Appellate courts are responsible for reviewing issues of law related to the decisions made by other courts and administrative agencies. Appellate courts lack original jurisdiction and are collegial courts of record that correct errors of law made by lower judicial bodies and develop law.
There is variation among the states in the structure of state appellate courts. Thirty-nine states have intermediate appellate courts. Eleven states have only courts of last resort. The name and size of these courts vary by state. Justices primarily serve fixed terms and may be elected, appointed, or merit selected. Judicial discipline or removal from office may be handled by a judicial board or by the state supreme court. These courts hear a significant number of civil appeals, as well as all decisions regarding the imposition of the death penalty.
Federal Appellate Courts consist of the U.S. Courts of Appeals and the U.S. Supreme Court. The U.S. Courts of Appeals are also called Circuit Courts and were created by the Judiciary Act of 1789. These courts handle the majority of federal appeals. The U.S. Supreme Court is created by Article III of the U.S. Constitution and has broad jurisdiction. Its primary function is judicial review. The U.S. Supreme Court controls its docket through writs of certiorari, discretionary review, and an independent calendar. The U.S. Supreme Court may not have the final word on an issue, and much of its authority is symbolic. Both the Courts of Appeals and the U.S. Supreme Court have experienced an increasing number of cases filed and terminated.

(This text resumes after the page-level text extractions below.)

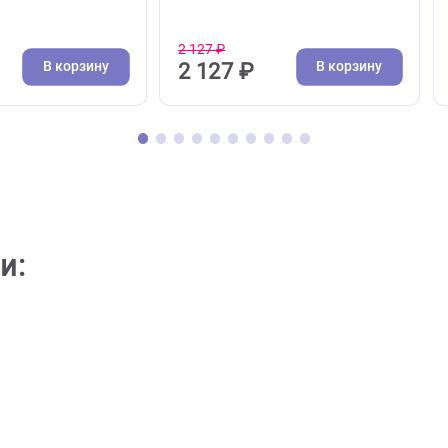
( 0 )
( 0 )
и, водилки
Поводки, водилки
 для собак Ferplast
Поводок для собак Ferplas
fort G - 1,5*120см
Ergocomfort G - 2,5*120см
й (Ферпласт)
красный (Ферпласт)
2 127 ₽
В корзину
В кор
1 ₽
2 127 ₽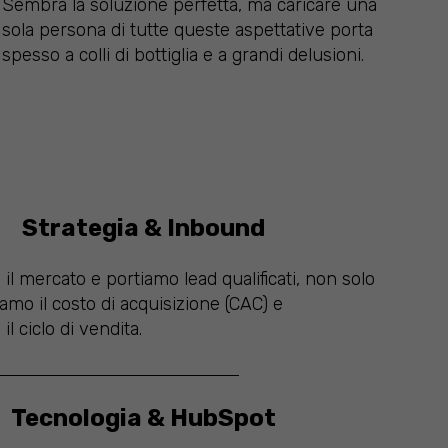
Sembra la soluzione perfetta, ma caricare una
sola persona di tutte queste aspettative porta
spesso a colli di bottiglia e a grandi delusioni.
Strategia & Inbound
il mercato e portiamo lead qualificati, non solo
iamo il costo di acquisizione (CAC) e
il ciclo di vendita.
Tecnologia & HubSpot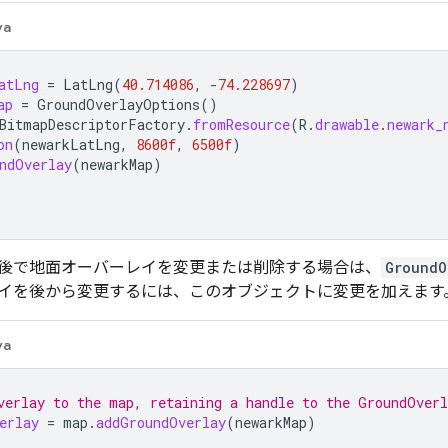
va
atLng
=
LatLng
(
40.714086
,
-
74.228697
)
ap
=
GroundOverlayOptions
()
BitmapDescriptorFactory
.
fromResource
(
R
.
drawable
.
newark_
on
(
newarkLatLng
,
8600f
,
6500f
)
ndOverlay
(
newarkMap
)
後で地面オーバーレイを変更または削除する場合は、
GroundO
イを後から変更するには、このオブジェクトに変更を加えます
va
verlay to the map, retaining a handle to the GroundOver
erlay
=
map
.
addGroundOverlay
(
newarkMap
)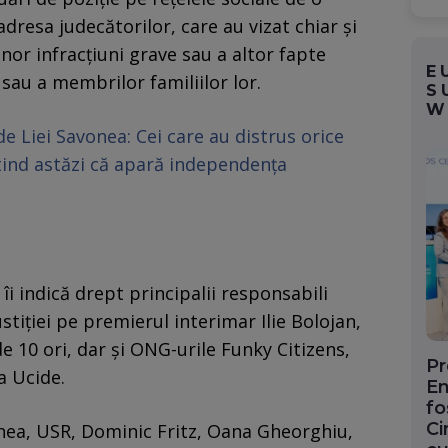
dresa judecătorilor, care au vizat chiar și
unor infracțiuni grave sau a altor fapte
E
sau a membrilor familiilor lor.
S
W
 Liei Savonea: Cei care au distrus orice
ind astăzi că apară independența
îi indică drept principalii responsabili
stiției pe premierul interimar Ilie Bolojan,
 10 ori, dar și ONG-urile Funky Citizens,
Pr
a Ucide.
En
fo
Ci
inea, USR, Dominic Fritz, Oana Gheorghiu,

Federal appellate court judges are appointed by the President and confirmed by the Senate. They have life tenure and may be removed through impeachment. Appellate judges are an extremely elite group, most of whom are white males from prominent families who have achieved prestigious educations and successful legal careers. However, an increasing number of women and minorities have achieved appellate judicial positions in recent years.

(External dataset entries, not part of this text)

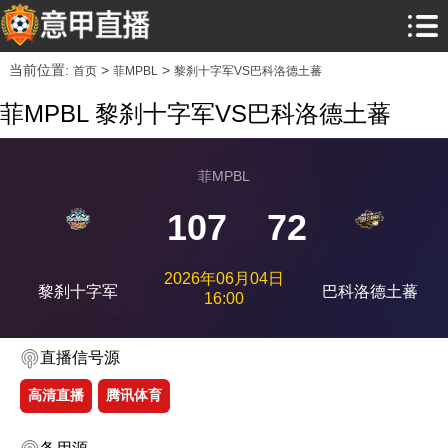
当前位置:
>
>
首页
菲MPBL
黎刹十字军VS巴科洛德土蕃
菲MPBL 黎刹十字军VS巴科洛德土蕃
菲MPBL
107
72
2026年06月04日
黎刹十字军
巴科洛德土蕃
16:00
直播信号源
高清直播
腾讯体育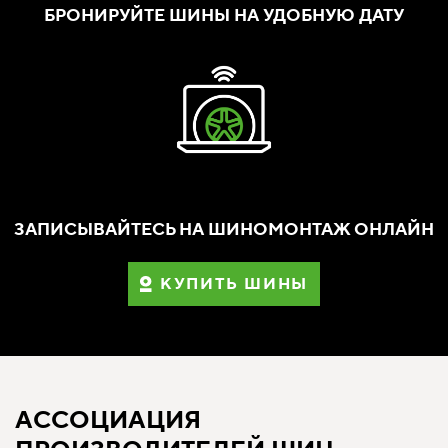
БРОНИРУЙТЕ ШИНЫ НА УДОБНУЮ ДАТУ
ЗАПИСЫВАЙТЕСЬ НА ШИНОМОНТАЖ ОНЛАЙН
КУПИТЬ ШИНЫ
АССОЦИАЦИЯ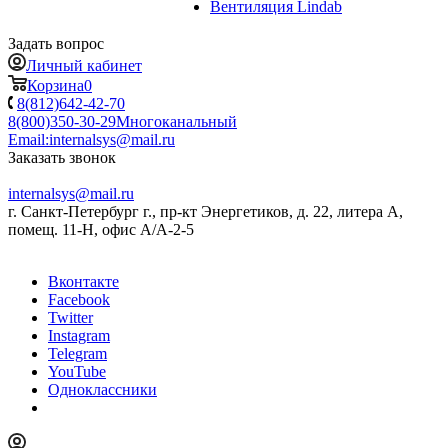
Вентиляция Lindab
Задать вопрос
Личный кабинет
Корзина
0
8(812)642-42-70
8(800)350-30-29
Многоканальный
Email:
internalsys@mail.ru
Заказать звонок
internalsys@mail.ru
г. Санкт-Петербург г., пр-кт Энергетиков, д. 22, литера А,
помещ. 11-Н, офис А/А-2-5
Вконтакте
Facebook
Twitter
Instagram
Telegram
YouTube
Одноклассники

Appellate courts are collegial courts that decide cases in groups. For an appeal, there must be an error of law; an objection to the error must have been made; the appeal must be timely; and state remedies must be exhausted. Appellate courts are prohibited from issuing advisory opinions, and the appealing party must have the financial resources to undertake an appeal.
To handle their increasing caseload, courts have tried adding judges, expanding intermediate appellate courts, hearing cases in panels, employing law clerks and staff attorneys, deciding cases without opinion, utilizing unpublished and memorandum opinions, curtailing oral arguments, and using summary judgments.
Mandatory appeals often come from constitutional provisions or state statutes. These appeals are most common in intermediate appellate courts. Discretionary appeals are most common in courts of last resort. Appellate courts may offer federal post-conviction relief. This includes writs of habeas corpus and civil rights actions. Despite the avenues for appeal, few cases are successful on appeal, and the vast majority of people receive and serve the sentence originally imposed by the trial court.